→ Exercise prompt
Scan the records for the word "Monti". Copy each line that includes it.
* * * * *
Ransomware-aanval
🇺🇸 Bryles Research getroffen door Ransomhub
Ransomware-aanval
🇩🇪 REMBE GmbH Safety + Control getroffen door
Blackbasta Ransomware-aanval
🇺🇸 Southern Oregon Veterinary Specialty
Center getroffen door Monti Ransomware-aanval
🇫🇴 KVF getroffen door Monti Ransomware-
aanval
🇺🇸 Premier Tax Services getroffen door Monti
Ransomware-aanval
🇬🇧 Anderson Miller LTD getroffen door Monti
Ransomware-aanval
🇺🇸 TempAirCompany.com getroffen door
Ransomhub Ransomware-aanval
* * * * *
→ Written response
Center getroffen door Monti Ransomware-aanval
🇫🇴 KVF getroffen door Monti Ransomware-
🇺🇸 Premier Tax Services getroffen door Monti
🇬🇧 Anderson Miller LTD getroffen door Monti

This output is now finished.